The two differences from Kit (which is derivative of Radio's native news interface) are that it deals on the item level, so that titling grey bar (UserLand likes to use "whitesmoke" in places) is an item title, not a feed title; and if an item has a date tag with an ISO 8601 format date, my code will os.utime the news file so it's sorted in Blosxom by that date. This is different from Radio in that... well, Radio doesn't sort items by dc:date or pubDate (not even with Kit), but by the time they were scanned.
This presents the problem of what to do with items . You could use the real publish time. That sounds backwards: read the delinquent items first? No, my code is keeping an empty lastAggr file in the data directory with its mtime set to the last time the aggregator ran to completion, and gives items with no dates that time. So, modulo the time zone issues I haven't yet considered closely enough, and leeway for hitting a feed at different points in the scanning, you're guaranteed that unmarked will not display newer than they were actually written.
The main difference in the interface is I can't go a day (or three or four, which it has been at this point) without scanning, then view the hour including the scan to get all I missed.
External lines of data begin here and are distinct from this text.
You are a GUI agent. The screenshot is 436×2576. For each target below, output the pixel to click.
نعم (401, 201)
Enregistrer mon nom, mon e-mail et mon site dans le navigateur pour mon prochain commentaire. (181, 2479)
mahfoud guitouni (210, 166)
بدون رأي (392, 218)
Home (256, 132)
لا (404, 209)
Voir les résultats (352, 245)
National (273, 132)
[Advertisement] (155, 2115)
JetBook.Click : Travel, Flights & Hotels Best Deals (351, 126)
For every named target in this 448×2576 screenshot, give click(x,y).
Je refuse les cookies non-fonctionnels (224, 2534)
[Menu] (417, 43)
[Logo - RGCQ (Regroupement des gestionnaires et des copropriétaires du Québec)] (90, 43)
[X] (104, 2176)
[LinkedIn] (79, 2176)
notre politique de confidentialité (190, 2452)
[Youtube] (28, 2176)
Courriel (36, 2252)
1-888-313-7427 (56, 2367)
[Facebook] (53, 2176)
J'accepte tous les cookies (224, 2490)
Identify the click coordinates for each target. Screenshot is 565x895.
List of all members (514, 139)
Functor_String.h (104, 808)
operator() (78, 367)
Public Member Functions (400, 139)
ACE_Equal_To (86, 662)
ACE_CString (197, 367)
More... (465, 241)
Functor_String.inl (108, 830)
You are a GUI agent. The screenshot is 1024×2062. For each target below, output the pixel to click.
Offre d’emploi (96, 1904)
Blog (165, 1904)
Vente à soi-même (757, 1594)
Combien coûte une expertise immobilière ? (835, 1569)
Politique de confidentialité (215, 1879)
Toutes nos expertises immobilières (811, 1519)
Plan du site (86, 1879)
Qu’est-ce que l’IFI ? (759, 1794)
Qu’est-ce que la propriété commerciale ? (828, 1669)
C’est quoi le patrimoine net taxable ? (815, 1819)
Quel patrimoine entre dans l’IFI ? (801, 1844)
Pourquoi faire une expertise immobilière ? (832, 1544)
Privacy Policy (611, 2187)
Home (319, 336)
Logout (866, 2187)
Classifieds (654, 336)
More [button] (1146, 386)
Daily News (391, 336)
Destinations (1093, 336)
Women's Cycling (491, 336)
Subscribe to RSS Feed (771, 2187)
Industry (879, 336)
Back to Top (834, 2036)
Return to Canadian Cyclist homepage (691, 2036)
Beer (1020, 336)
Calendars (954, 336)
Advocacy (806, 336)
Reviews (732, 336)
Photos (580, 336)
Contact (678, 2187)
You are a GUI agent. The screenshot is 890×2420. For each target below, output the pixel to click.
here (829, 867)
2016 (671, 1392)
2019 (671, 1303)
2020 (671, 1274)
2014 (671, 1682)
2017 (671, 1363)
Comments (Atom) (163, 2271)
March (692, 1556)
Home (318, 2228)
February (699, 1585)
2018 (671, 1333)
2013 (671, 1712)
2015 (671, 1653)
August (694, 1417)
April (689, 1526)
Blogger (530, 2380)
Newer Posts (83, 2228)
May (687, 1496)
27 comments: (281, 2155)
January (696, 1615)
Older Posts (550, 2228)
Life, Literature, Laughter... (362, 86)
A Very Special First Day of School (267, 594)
I've been viewing in hour blocks still (which is annoying when Blosxom can't update the form defaults yet), and it's only been like two or three an hour once I got past a clump that was marked with now-ish because I had to run in multiple runs.
Other than that, it's been interesting, and I hope to have a fully usable solution for my news reading in the not too distant future.
- Make form work
- Let Blosxom fill in current form defaults
- Reorder titles to be Channeltitle Time instead of Time Channeltitle
- Make displayed channel title a link
- Fix bug with % in channel data
- Fix the Unicode quote bug or whatever that is
- Figure out how to put optional content (eg, comments link) in
item.html